*Task brief*
All entries below are to be written out again exactly, but no picture is to be copied.

*Input*
┄┄┄┄┄┄┄┄┄┄

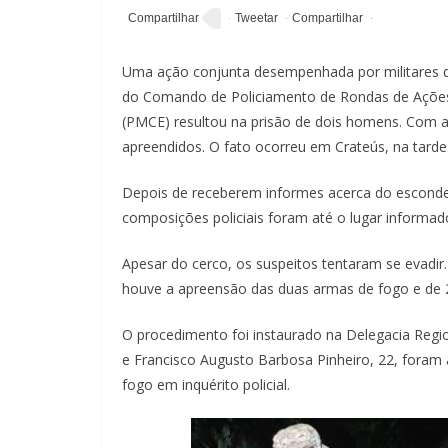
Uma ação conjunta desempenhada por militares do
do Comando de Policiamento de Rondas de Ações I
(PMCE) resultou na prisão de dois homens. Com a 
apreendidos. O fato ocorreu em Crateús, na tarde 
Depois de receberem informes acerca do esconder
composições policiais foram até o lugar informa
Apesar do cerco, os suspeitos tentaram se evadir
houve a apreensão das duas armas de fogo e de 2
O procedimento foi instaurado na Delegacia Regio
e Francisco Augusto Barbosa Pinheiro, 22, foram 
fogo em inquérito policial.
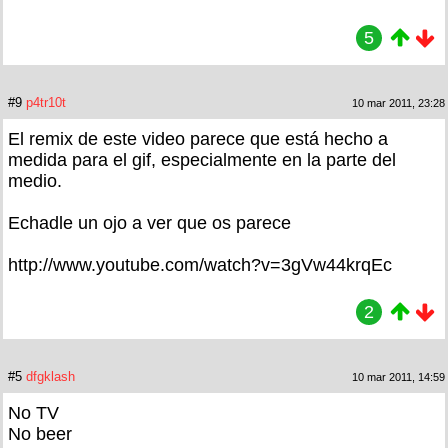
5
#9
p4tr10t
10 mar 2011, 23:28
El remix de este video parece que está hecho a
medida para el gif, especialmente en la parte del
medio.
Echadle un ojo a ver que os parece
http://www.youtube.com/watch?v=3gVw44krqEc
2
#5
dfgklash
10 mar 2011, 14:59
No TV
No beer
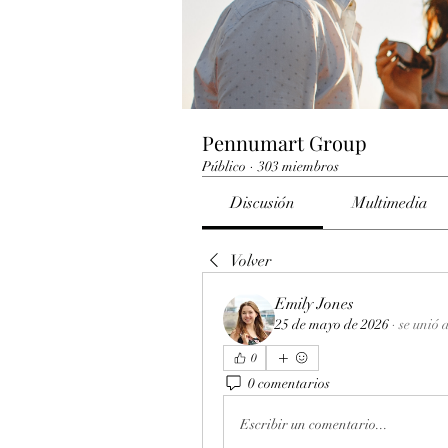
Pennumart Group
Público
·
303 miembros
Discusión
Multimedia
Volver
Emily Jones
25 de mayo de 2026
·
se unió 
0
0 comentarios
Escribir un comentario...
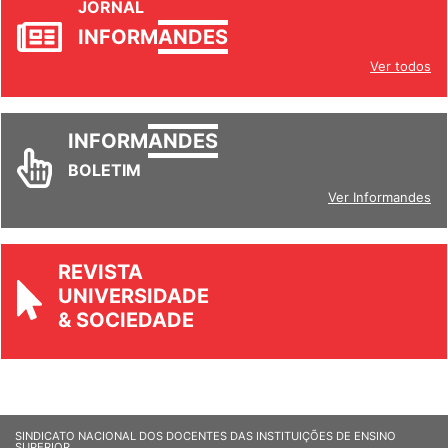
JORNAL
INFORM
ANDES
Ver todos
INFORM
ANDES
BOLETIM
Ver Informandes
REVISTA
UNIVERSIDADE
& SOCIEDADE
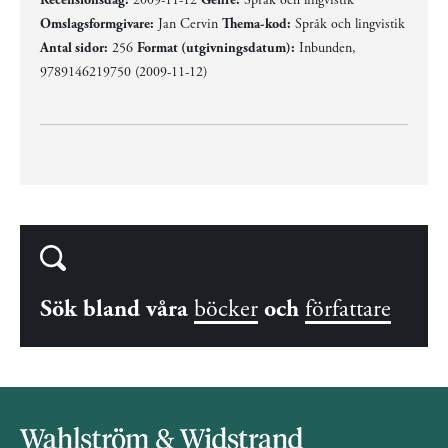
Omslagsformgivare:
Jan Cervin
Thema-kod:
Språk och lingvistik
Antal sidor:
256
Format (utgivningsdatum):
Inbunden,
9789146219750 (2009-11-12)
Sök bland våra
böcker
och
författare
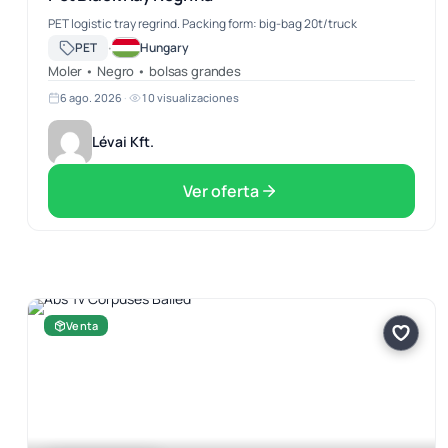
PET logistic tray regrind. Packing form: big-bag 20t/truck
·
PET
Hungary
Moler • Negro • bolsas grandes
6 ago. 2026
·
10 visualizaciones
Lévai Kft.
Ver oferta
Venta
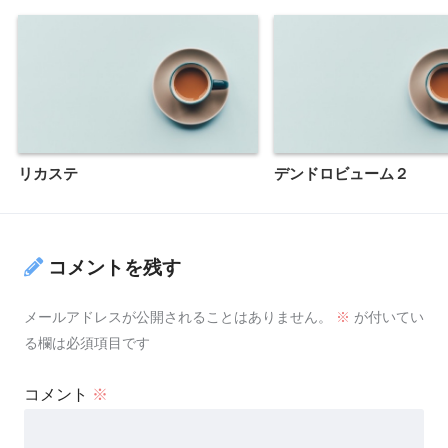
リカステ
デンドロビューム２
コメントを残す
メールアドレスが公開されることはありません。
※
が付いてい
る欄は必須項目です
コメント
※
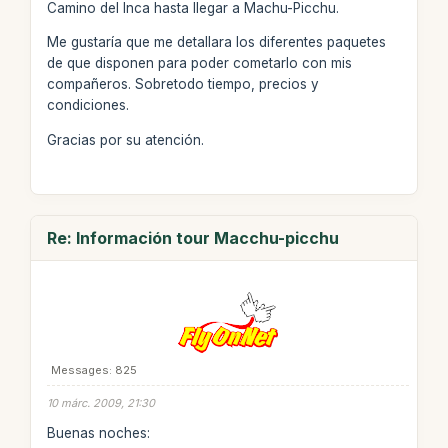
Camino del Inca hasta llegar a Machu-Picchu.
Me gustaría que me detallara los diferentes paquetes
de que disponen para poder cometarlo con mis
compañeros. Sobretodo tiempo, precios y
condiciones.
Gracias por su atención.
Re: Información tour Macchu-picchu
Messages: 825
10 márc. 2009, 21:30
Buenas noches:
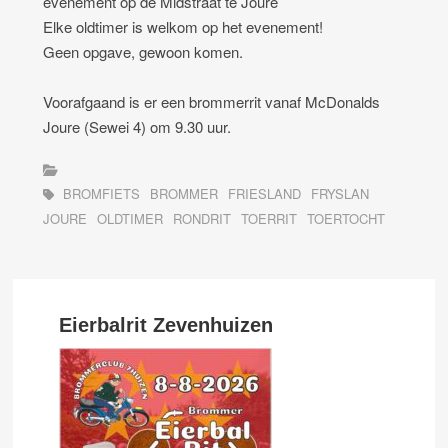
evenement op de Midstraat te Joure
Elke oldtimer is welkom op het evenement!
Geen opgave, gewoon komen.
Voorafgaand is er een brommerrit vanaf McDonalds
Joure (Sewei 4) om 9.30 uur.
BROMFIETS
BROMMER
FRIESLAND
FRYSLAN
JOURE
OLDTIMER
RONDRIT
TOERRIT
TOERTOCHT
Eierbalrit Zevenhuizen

┄┄┄┄┄┄┄┄┄┄

*The answer*
Uma ação conjunta desempenhada por militares do
do Comando de Policiamento de Rondas de Ações I
(PMCE) resultou na prisão de dois homens. Com a 
apreendidos. O fato ocorreu em Crateús, na tarde 
Depois de receberem informes acerca do esconder
composições policiais foram até o lugar informa
Apesar do cerco, os suspeitos tentaram se evadir
houve a apreensão das duas armas de fogo e de 2
O procedimento foi instaurado na Delegacia Regio
e Francisco Augusto Barbosa Pinheiro, 22, foram 
fogo em inquérito policial.
5
#9
p4tr10t
10 mar 2011, 23:28
El remix de este video parece que está hecho a
medida para el gif, especialmente en la parte del
medio.
Echadle un ojo a ver que os parece
http://www.youtube.com/watch?v=3gVw44krqEc
2
#5
dfgklash
10 mar 2011, 14:59
No TV
No beer
Pennumart Group
Público
·
303 miembros
Discusión
Multimedia
Volver
Emily Jones
25 de mayo de 2026
·
se unió 
0
0 comentarios
Escribir un comentario...
JORNAL
INFORM
ANDES
Ver todos
INFORM
ANDES
BOLETIM
Ver Informandes
REVISTA
UNIVERSIDADE
& SOCIEDADE
Omslagsformgivare:
Jan Cervin
Thema-kod:
Språk och lingvistik
Antal sidor:
256
Format (utgivningsdatum):
Inbunden,
9789146219750 (2009-11-12)
Sök bland våra
böcker
och
författare
PET logistic tray regrind. Packing form: big-bag 20t/truck
·
PET
Hungary
Moler • Negro • bolsas grandes
6 ago. 2026
·
10 visualizaciones
Lévai Kft.
Ver oferta
Venta
リカステ
デンドロビューム２
コメントを残す
メールアドレスが公開されることはありません。
※
が付いてい
る欄は必須項目です
コメント
※
Camino del Inca hasta llegar a Machu-Picchu.
Me gustaría que me detallara los diferentes paquetes
de que disponen para poder cometarlo con mis
compañeros. Sobretodo tiempo, precios y
condiciones.
Gracias por su atención.
Re: Información tour Macchu-picchu
Messages: 825
10 márc. 2009, 21:30
Buenas noches:
evenement op de Midstraat te Joure
Elke oldtimer is welkom op het evenement!
Geen opgave, gewoon komen.
Voorafgaand is er een brommerrit vanaf McDonalds
Joure (Sewei 4) om 9.30 uur.
BROMFIETS
BROMMER
FRIESLAND
FRYSLAN
JOURE
OLDTIMER
RONDRIT
TOERRIT
TOERTOCHT
Eierbalrit Zevenhuizen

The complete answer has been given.